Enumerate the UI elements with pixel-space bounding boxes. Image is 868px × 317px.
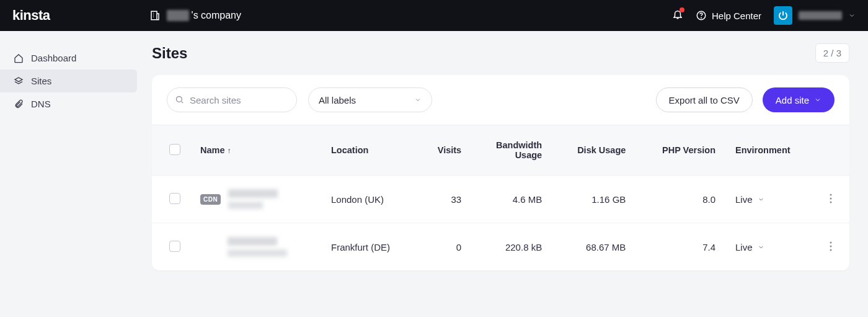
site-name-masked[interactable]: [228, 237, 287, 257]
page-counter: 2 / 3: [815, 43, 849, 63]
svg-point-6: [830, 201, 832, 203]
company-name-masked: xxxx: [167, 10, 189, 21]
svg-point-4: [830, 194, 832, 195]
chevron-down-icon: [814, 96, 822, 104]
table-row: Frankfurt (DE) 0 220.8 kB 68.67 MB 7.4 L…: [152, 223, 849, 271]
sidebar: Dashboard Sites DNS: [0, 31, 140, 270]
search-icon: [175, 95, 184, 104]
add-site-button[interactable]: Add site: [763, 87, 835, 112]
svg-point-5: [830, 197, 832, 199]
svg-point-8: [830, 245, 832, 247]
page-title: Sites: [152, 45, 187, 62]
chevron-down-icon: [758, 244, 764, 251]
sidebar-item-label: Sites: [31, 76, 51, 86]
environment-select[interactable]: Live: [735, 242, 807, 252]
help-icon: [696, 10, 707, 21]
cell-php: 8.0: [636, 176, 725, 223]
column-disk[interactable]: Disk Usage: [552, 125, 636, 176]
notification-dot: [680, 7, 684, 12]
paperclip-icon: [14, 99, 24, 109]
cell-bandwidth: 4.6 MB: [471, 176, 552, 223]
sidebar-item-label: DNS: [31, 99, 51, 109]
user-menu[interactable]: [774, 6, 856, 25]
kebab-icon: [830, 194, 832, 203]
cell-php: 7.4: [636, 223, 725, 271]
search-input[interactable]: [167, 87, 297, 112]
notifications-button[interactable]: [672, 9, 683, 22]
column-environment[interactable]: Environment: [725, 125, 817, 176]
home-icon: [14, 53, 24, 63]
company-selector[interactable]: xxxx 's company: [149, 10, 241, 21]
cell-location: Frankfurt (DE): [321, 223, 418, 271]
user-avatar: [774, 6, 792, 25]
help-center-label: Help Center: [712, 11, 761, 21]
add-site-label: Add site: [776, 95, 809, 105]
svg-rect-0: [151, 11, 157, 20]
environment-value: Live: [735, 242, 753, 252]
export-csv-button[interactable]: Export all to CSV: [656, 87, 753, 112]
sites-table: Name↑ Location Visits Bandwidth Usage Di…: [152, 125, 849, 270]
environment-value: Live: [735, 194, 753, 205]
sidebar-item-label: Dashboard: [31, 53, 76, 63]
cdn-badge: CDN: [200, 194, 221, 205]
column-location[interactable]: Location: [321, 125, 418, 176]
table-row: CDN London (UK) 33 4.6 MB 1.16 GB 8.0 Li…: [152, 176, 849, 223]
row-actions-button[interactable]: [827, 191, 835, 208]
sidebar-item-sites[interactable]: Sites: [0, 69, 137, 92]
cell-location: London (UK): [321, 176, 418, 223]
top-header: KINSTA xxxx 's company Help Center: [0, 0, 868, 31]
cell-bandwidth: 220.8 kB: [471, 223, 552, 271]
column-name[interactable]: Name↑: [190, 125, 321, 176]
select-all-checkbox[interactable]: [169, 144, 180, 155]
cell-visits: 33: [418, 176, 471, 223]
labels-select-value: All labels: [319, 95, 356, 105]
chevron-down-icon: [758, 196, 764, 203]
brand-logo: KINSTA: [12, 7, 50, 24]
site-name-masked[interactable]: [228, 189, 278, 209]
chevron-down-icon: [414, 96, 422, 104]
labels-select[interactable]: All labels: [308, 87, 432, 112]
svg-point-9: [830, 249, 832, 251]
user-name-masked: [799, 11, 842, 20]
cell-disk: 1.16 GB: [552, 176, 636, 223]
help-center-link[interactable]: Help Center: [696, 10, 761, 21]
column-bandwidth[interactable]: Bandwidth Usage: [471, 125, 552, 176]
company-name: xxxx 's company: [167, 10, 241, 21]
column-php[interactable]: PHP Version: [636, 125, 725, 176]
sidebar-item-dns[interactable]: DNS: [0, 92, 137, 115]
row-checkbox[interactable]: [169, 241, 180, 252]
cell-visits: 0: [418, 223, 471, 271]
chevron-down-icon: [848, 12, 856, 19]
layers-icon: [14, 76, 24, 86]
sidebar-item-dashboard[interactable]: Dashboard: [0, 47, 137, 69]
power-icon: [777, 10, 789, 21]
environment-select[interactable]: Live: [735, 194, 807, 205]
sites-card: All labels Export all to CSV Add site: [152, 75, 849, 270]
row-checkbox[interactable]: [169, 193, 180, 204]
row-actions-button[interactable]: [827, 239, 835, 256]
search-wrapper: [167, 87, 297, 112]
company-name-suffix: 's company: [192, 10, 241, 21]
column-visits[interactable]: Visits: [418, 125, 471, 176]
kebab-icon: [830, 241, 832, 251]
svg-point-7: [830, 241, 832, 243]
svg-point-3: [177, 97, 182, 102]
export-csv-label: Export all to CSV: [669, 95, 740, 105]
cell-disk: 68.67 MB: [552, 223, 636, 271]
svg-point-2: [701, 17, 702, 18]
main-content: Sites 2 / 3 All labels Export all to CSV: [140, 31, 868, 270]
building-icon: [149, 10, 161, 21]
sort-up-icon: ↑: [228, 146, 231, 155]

=== Your objective ===
Show every line in the records above that contains the word "kebab".

=== Solution to this problem ===
kebab-icon: [830, 194, 832, 203]
kebab-icon: [830, 241, 832, 251]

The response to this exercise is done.